Warwick now spent most of his time sulking on his estates in the north, and refused to obey two summons to court. The King, alarmed, spent £2000 on strengthening England’s defences. Then Archbishop Neville stepped in again and persuaded Warwick that he should make his peace with the Wydvilles. A superficial ceremony of reconciliation between Warwick and the King and Warwick and Rivers followed, but it changed nothing. However, while he was at court, Warwick discovered that Clarence was also highly dissatisfied with his lot, being jealous of his brother and frustrated because Edward would not allow him any position of power. Both men were angry with the King for forbidding the marriage with Isabel, and Clarence also hated the Wydvilles, believing that it was they who were preventing him from enjoying his supposed ‘rights’ as the King’s brother.
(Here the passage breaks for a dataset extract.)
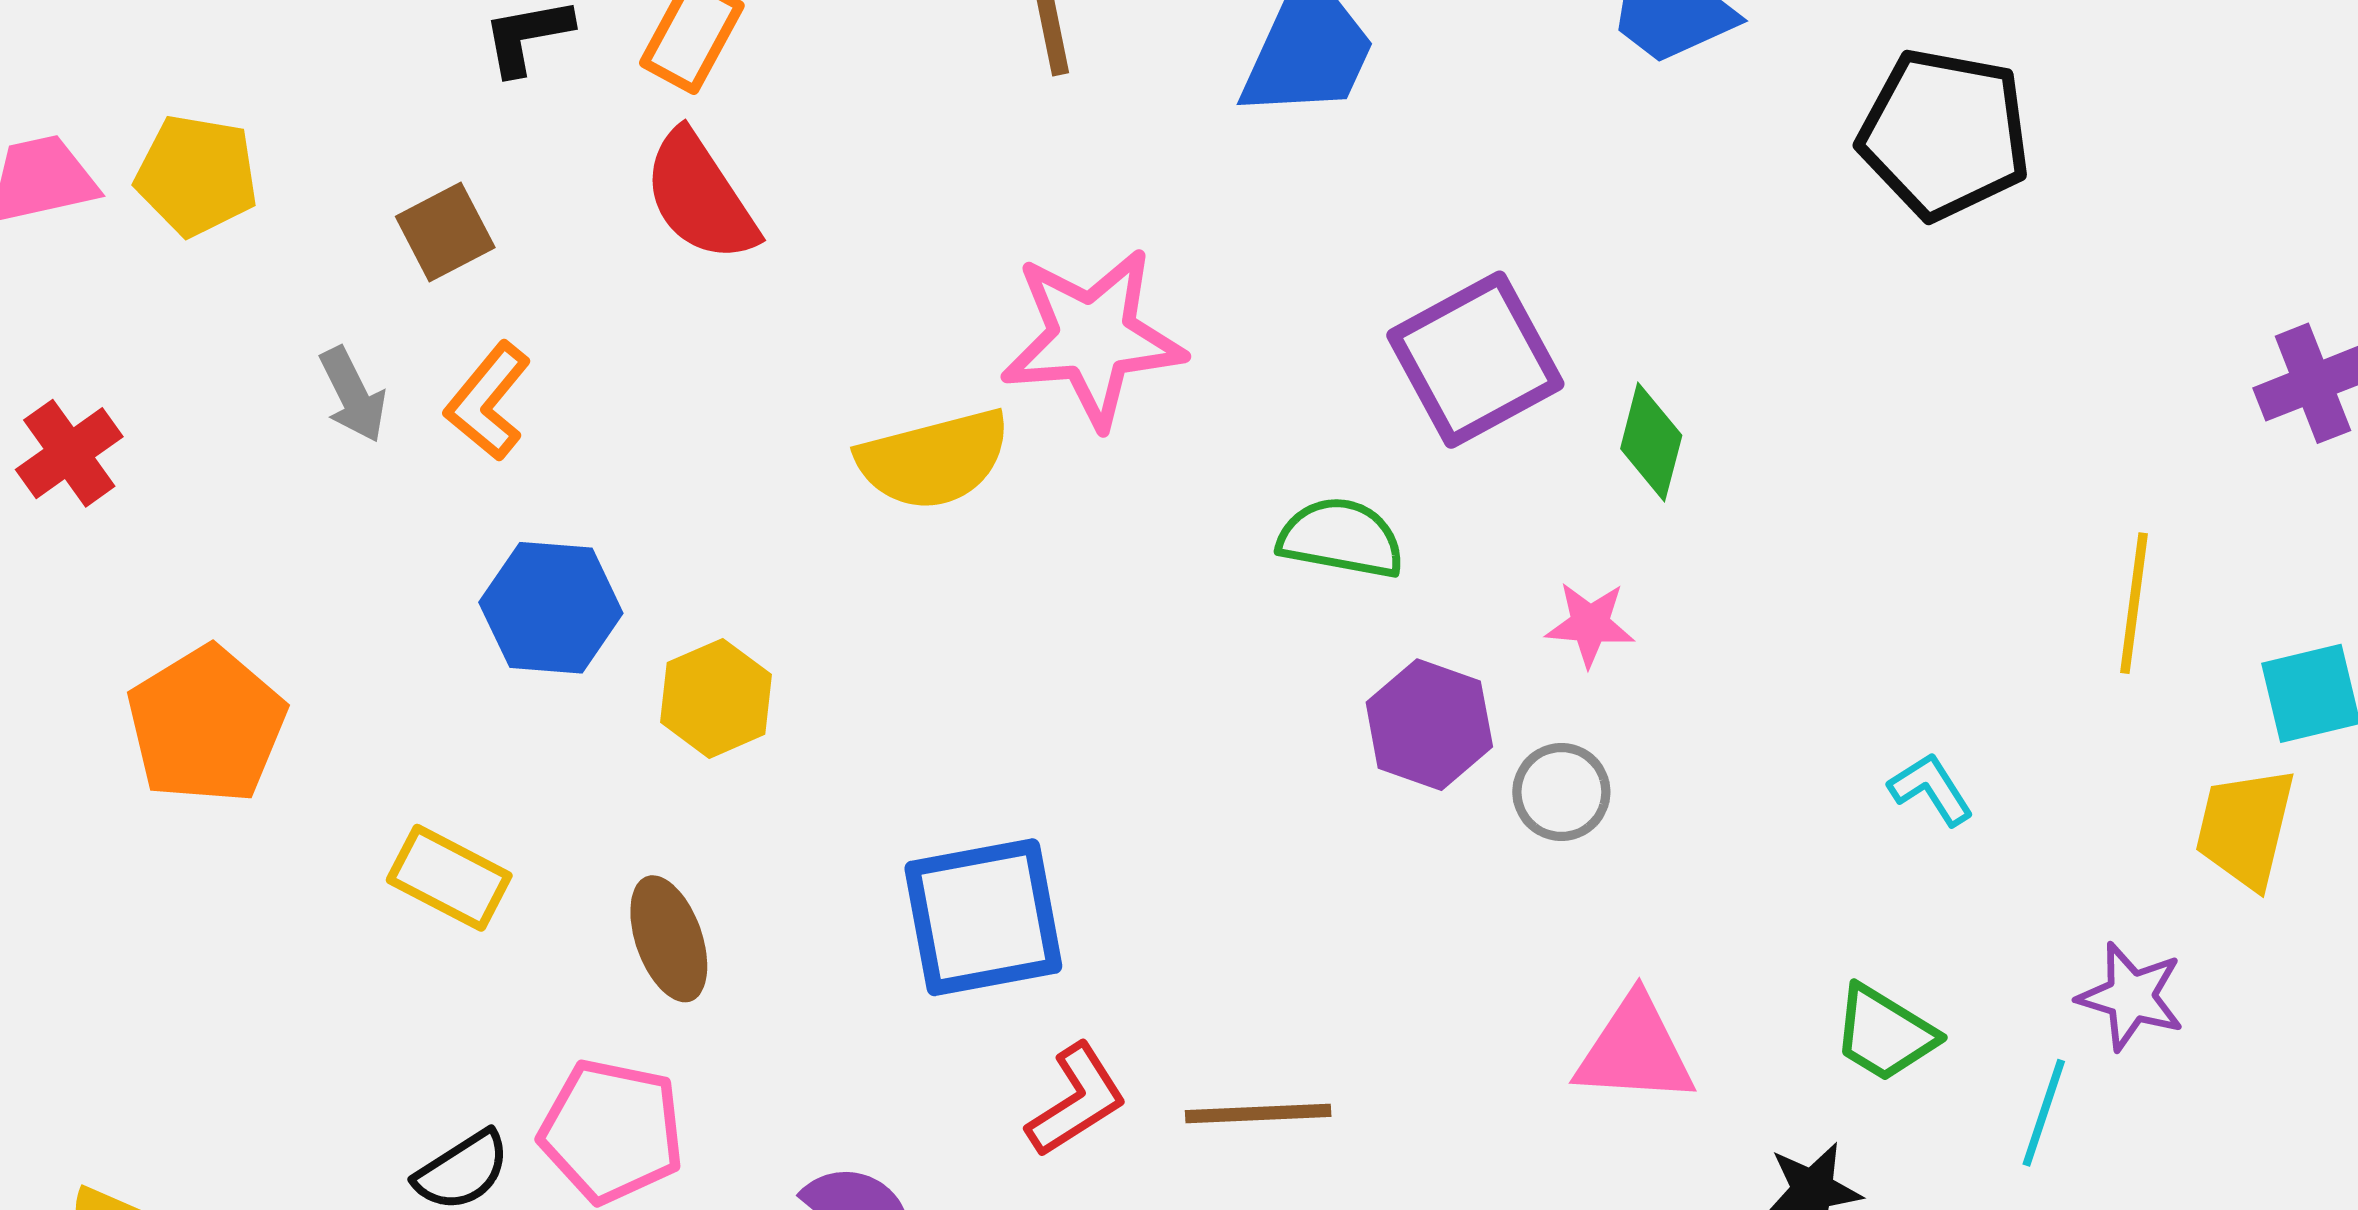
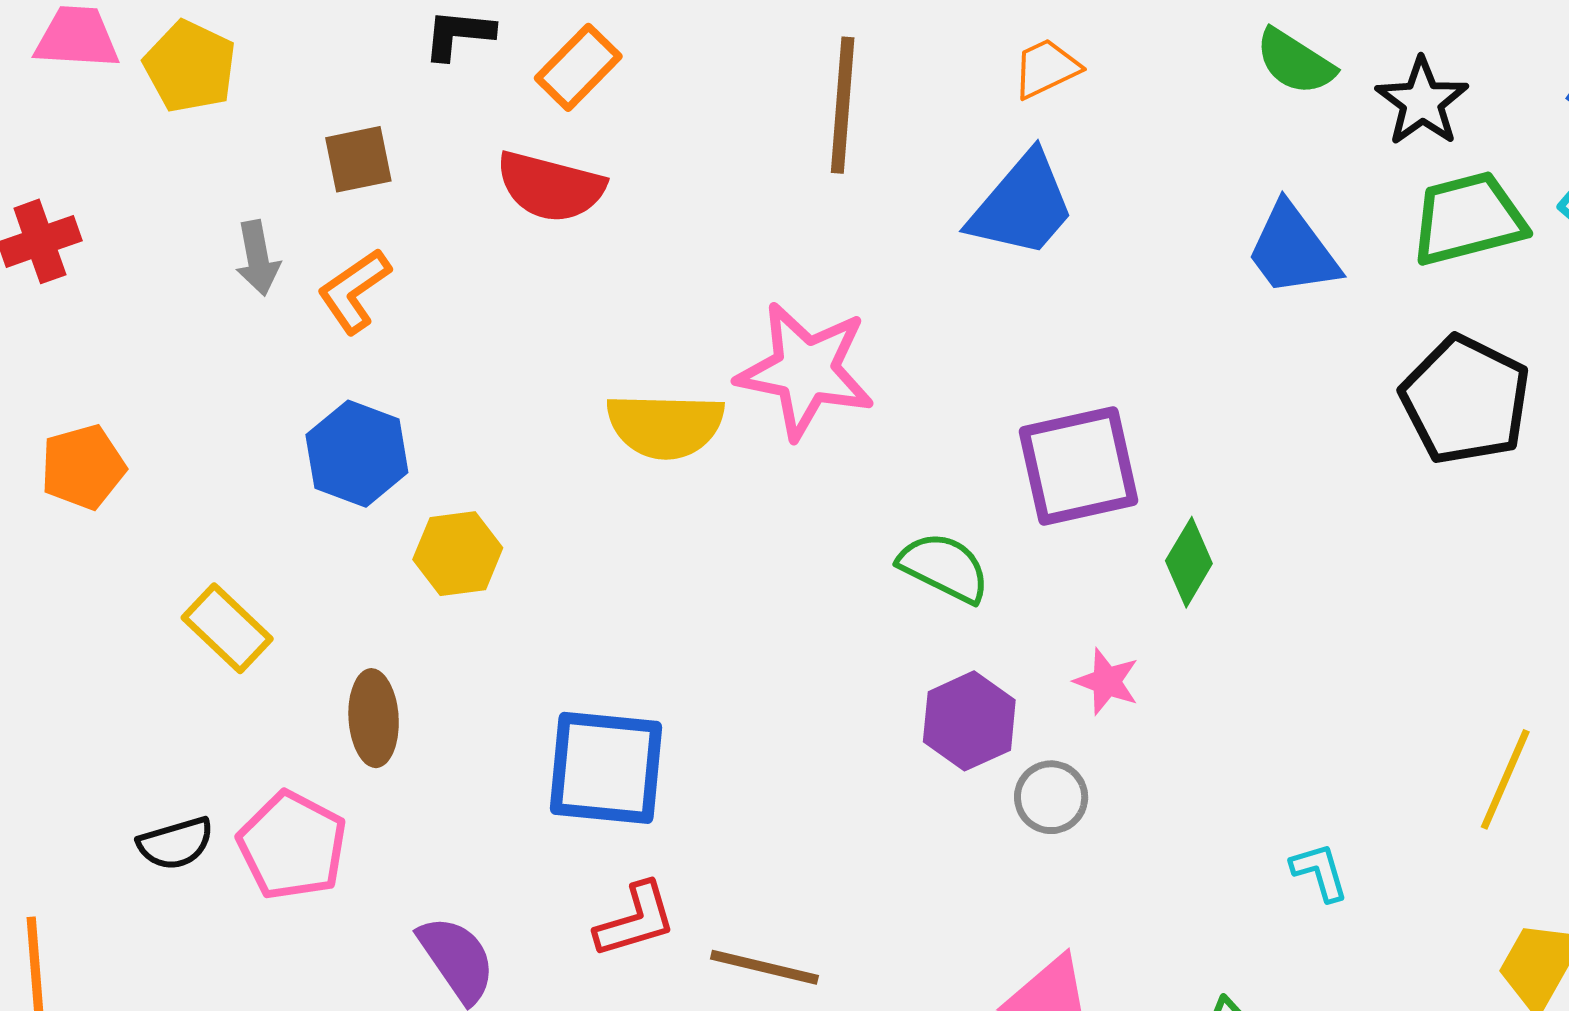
red semicircle: (700, 197) -> (550, 187), turned -58
orange pentagon: (206, 725) -> (83, 467), size x0.7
Clarence fell prey to Warwick’s charisma, and throughout that winter and spring they laid their plans to fuel the people’s hatred of the Wydvilles and to undermine Edward’s authority, though, unlike Warwick, Clarence’s aim was not to control the King but to depose him and set himself up in his place. There is no proof that Warwick and Clarence incited the minor riots and disturbances that took place in the north of England at this time, but Warwick’s ally in Redesdale, Sir John Conyers, was certainly ready to take up arms on the Earl’s behalf. Warwick, however, preferred to wait until he was in a position to ensure the success of any uprising against the King. ‘Go home,’ he told Conyers, ‘it is not yet time to be stirring.’
At the beginning of Edward IV’s reign, his subjects had looked forward to prosperity and peace; instead, they had witnessed – and paid for – ‘one battle after another and much trouble and great loss of goods among the common people’. The dominance of the Nevilles and the resurgence of factions at court had helped to convince Edward’s subjects that he, like Henry VI, was unable to control his magnates. Some had never been won over, being jealous of the power enjoyed by Warwick and the Nevilles, or resentful of the men of better brains but lesser degree whom the King favoured.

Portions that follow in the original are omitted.